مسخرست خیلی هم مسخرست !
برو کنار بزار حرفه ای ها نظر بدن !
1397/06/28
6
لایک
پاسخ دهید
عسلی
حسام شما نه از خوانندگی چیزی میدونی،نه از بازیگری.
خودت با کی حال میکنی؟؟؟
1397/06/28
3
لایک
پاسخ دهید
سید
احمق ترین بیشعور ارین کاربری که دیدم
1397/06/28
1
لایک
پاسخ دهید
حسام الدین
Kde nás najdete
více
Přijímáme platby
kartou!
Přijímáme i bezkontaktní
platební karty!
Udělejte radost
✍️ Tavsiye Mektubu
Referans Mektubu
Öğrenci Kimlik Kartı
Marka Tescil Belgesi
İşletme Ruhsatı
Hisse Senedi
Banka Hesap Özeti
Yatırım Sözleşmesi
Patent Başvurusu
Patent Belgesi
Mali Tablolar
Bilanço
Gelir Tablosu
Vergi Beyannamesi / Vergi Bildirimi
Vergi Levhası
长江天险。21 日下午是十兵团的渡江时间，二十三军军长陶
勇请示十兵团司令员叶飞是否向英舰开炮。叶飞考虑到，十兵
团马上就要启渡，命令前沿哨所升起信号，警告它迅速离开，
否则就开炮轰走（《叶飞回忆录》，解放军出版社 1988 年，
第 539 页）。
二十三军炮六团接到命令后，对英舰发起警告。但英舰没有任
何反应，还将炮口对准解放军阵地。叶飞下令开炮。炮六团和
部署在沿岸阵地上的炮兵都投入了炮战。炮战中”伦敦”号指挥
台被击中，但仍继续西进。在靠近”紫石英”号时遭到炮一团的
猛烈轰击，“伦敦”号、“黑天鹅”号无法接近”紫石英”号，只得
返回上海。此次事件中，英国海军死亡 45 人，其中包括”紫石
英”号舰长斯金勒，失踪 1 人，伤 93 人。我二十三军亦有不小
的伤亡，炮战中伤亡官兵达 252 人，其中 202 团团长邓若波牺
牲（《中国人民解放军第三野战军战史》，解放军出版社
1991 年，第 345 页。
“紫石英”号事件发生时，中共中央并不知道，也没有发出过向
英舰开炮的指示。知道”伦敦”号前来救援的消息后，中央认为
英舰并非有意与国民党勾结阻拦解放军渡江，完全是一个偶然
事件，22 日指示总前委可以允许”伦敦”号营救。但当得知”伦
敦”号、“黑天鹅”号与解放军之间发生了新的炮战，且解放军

________

Return each line from the entries above that includes "حسام".

● WRITTEN RESPONSE
حسام شما نه از خوانندگی چیزی میدونی،نه از بازیگری.
حسام الدین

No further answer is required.